Curso de Pós-graduação em Produção em Mídias Digitais


Disciplina: Análise Crítica em Mídias Digitais – Professor Richardson Pontone
Aluna: Janaina Rochido– Data: 03/11/2009
Tema escolhido: movimentos sociais – a comunicação dentro do movimento zapatista

O Exército Zapatista de Libertação Nacional e seu uso da Comunicação digital: um caso


de resistência e sucesso

RESUMO:

Após um breve histórico do Exército Zapatista de Libertação Nacional – EZLN –, fazer uma
análise de como ele se utiliza das mídias digitais (sítios, blog, etc.) para levar sua mensagem
ao mundo e como esta é disseminada por ONGs e outros movimentos simpatizantes. Além
destes aspectos, discutir as formas e ferramentas que Exército Zapatista utiliza para que os
visitantes interajam com o movimento por meio de seus sítios na internet.

PALAVRAS-CHAVE:
Comunicação digital; minorias; guerrilha; EZLN; redes; internet.

INTRODUÇÃO

O primeiro dia do ano novo de 1994 trouxe para os mexicanos, ao invés dos tradicionais
fogos de artifício, um movimento social que se tornou uma das referências em resistência no
mundo.
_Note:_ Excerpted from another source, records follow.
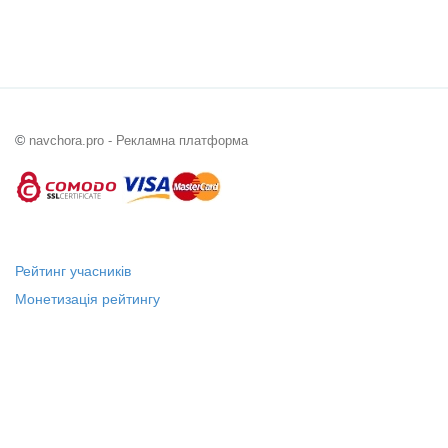
©
navchora.pro - Рекламна платформа
Рейтинг учасників
Монетизація рейтингу
Статус "Місцевий лідер"
Платні послуги
Довідка
Про нас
Tratava-se da primeira aparição pública do Exército Zapatista de Libertação Nacional
(EZLN), movimento de guerrilha formado majoritariamente por indígenas maias e inspirado
na luta de Emiliano Zapata Salazar, um dos líderes da Revolução Mexicana de 1910.
Estabelecidos nas montanhas dos Chiapas, no México, e utilizando a Selva Lacandona como
proteção natural a suas operações, o movimento defende uma gestão democrática do
território, a participação direta da população no governo, a partilha da terra e da colheita.
Sempre com capuzes pretos escondendo os rostos, os zapatistas têm como figura central seu
porta-voz, o Subcomandante Insurgente Marcos.
É interessante citar que o objetivo do EZLN não é tomar o poder, mas sim reivindicar o
respeito aos direitos negados aos povos indígenas mexicanos. A data para sua aparição oficial
foi escolhida por ser a mesma da assinatura do NAFTA (acordo de livre comércio entre
Estados Unidos, México e Canadá – criado também em 1º de janeiro de 94), ao qual também
se opõem.

A fundação do EZLN, no entanto, é anterior ao ano de 1994 – mais precisamente, logo após a
Revolução Mexicana de 1910, quando a ditadura de Porfírio Diaz foi derrubada e o Partido
Revolucionário Institucional (PRI) tomou o poder, lugar que ocupou até a eleição de Vicente
Fox (Partido da Ação Nacional), em 2000. Nestes mais de 70 anos, os movimentos populares
que discordavam da administração do PRI foram dura e constantemente reprimidos, com
perseguições, prisões, tortura e desaparecimento de centenas de pessoas em todo o território
do México. Isso levou à formação dos movimentos armados clandestinos para melhorar as
condições de vida da população pobre.

O EZLN nasceu como o braço em Chiapas das Forças de Libertação Nacional (FLN),
movimento armado que pretendeu organizar milícias em todo o país e preparar-se para o
momento em que houvessem condições maduras para a revolução – isso no final dos anos 60
do Século XX. O único órgão das FLN que prosperou, no entanto, foi o EZLN1. Atualmente,
o EZLN se tornou uma entidade independente, ainda sediada nas montanhas dos Chiapas e
fazendo oposição ao governo de Vicente Fox, com quem se reuniram em 2001, após a Marcha
dos Zapatistas, que passou por 13 estados mexicanos percorrendo 6.000 quilômetros em 37
dias.

O Movimento Zapatista em muito se assemelha ao Movimento dos Trabalhadores Rurais Sem


Terra (MST) brasileiros em certos aspectos. Além de se organizarem em oposição ao governo,
também possuem, em seus interiores, estruturas para eventos2 voltados aos interesses do
EZLN e das comunidades que os rodeiam e apóiam, escolas, comércio, saúde de seus
integrantes, comissões organizadas para assuntos diversos, movimento de mulheres e
crianças, além de recursos para Comunicação – inclusive se utilizando das novas tecnologias

1
FIGUEIREDO, Guilherme Gitahy. Terra, Violência e Outra Democracia: O Caso do EZLN. In: Com Ciência – Reforma
Agrária, 2003.
2
Por exemplo, o Primer Festival Mundial de la Digna Rabia - festival convocado pelo EZLN que aconteceu de 26 de
dezembro de 2008 a 5 de janeiro de 2009, no Distrito Federal, em Oventic (Chiapas) e em San Cristóbal de Las Casas
(Chiapas).
e mídias digitais, tema que pretendemos abordar neste texto.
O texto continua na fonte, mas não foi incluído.